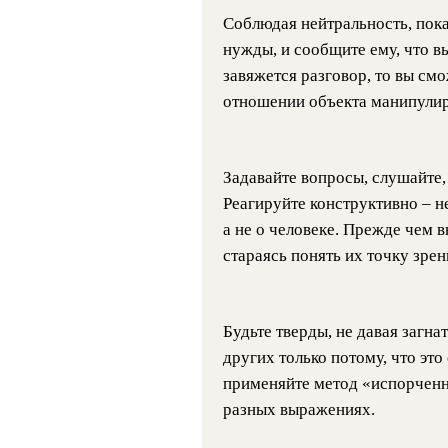
Соблюдая нейтральность, пока
нужды, и сообщите ему, что в
завяжется разговор, то вы смо
отношении объекта манипулир
Задавайте вопросы, слушайте, 
Реагируйте конструктивно – не
а не о человеке. Прежде чем 
стараясь понять их точку зрен
Будьте тверды, не давая загна
других только потому, что это
применяйте метод «испорченно
разных выражениях.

● Requirement:
Exact copies of the lines from the one containing "Реагируйте конструктивно – не" through the end of the listing, both included, are the only thing wanted.

● Response area:
Реагируйте конструктивно – не
а не о человеке. Прежде чем 
стараясь понять их точку зрен
Будьте тверды, не давая загна
других только потому, что это
применяйте метод «испорченно
разных выражениях.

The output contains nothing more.